Spain’s EU Presidency: The Agenda to Bring “Europe, Closer”
On July 1, Spain took over the rotating presidency of the Council of the EU from Sweden. With the last fully operational presidency before the European Parliament election in June 2024, and with a Spanish general election on July 23, the article identifies the key priorities of the Spanish Presidency to make the EU more capable of addressing today's challenges.
On July 1, Spain took over the rotating presidency of the Council of the EU from Sweden. This is an opportunity for a member state to highlight its political vision for the EU. For the next six months Spain will steer the work of the EU: organizing key meetings, summits and trialogues to advance the EU’s agenda. It will also work together with the upcoming Belgian and Hungarian presidencies under the Trio Program to ensure the continuity of projects and negotiations over the next 18-months. The challenges facing the EU — internally and externally— are immense, and the pressure to deliver is high. Even more so, because this is the last fully operational presidency before the European Parliament election in June 2024 and on July 23, Spain will hold snap national elections, potentially leading to a new government running the Spanish EU presidency.
Under the motto “Europe, closer”, Spain has set out four priorities that focus on areas and reforms to make the EU a stronger union, capable of rising to major global challenges. Spain will seek to reindustrialize and boost the EU’s competitiveness on the global market, continue its ambitious climate and digital agenda, promote greater social and economic cohesion, and build stronger unity among member states. To achieve this, there are several key EU policies and legislative files that the Spanish presidency will have to get over the finish line.
Under an economy-heavy agenda, the Green Deal Industrial Plan—created partially as a response to the United States’ Inflation Reduction Act—will take center stage. In the UN Climate Change’s race to zero campaign there has been mounting pressure for the EU to keep up with the competition by boosting its manufacturing capacity and building resilient supply chains to produce clean technologies. In order to meet this goal, the Spanish presidency will have to achieve progress on two pieces of legislation, the Critical Raw Material Act and the Net-Zero Industry Act. It is also expected to reach agreement among EU member states on the European Commission’s negotiating directives for the EU-US Critical Minerals Agreement—a transatlantic effort to avoid a green-subsidy race.

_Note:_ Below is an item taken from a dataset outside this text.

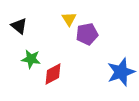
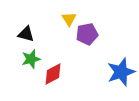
black triangle: moved 7 px right, 8 px down; rotated 24 degrees counterclockwise
green star: rotated 24 degrees counterclockwise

Spain will also use this opportunity to reform the EU’s economic governance framework. Despite a general agreement on the need to adapt the fiscal rules under the Stability and Growth Pact, two blocks have formed around Germany and France on how to go about this. As one of the initiators of the push for a reform to establish more flexible rules on the path and pace of national debt reductions, it will be interesting to see how Spain navigates its role as an honest broker to reach a deal before the old rules snap back into effect in 2024.
Along the same lines, the Spanish presidency will also need to broker an agreement on a revised Multiannual Financial Framework. The 7-year budget was adopted in 2020, but the unprecedented financial support for Ukraine has made it difficult for the EU to continue delivering on its objectives without additional resources. This will be another major challenge, as the EU budget is one of the most contentious files and reaching consensus among 27 member states is a formidable challenge. One area where money will not be an issue is support for Ukraine. Under the new Facility for Ukraine instrument, 50 billion Euros of loans and grants are proposed to provide stable funding for Ukraine’s recovery and reconstruction from 2024 to 2027.
Spain will seek to reindustrialize and boost the EU’s competitiveness on the global market, continue its ambitious climate and digital agenda, promote greater social and economic cohesion, and build stronger unity among member states
To make progress in the green transition the Spanish presidency will need to complete the adoption of the Fit for 55 Agenda. When first introduced this overarching package of climate legislation was heralded as the most ambitious plan to reach climate neutrality. Progress, however, has been slow. During the Swedish presidency, Germany formed coalitions to push back on the European Commission’s proposal to ban combustion engine cars by 2035. More recently, strong opposition in the European Parliament nearly succeeded in rejecting an already watered-down Nature Restoration Law. In its current role, Spain will therefore have to successfully navigate the apparent reluctance from EU member states to go from words to action.
More success is expected on the digital front. The EU has tried to remain a trailblazer on digital regulation, proposing the Artificial Intelligence Act in 2021. With the recent rise of generative AI, the stakes to put in place “legislative implementation guides for the development and roll-out of AI with an ethical approach” have risen. Spain has made this their top priority. In the trialogues, it will have to reach a compromise on the different views between the member states and the European Parliament. But, with Spain’s efforts including a newly appointed minister for AI, the expectations to reach results by the end of the year are high.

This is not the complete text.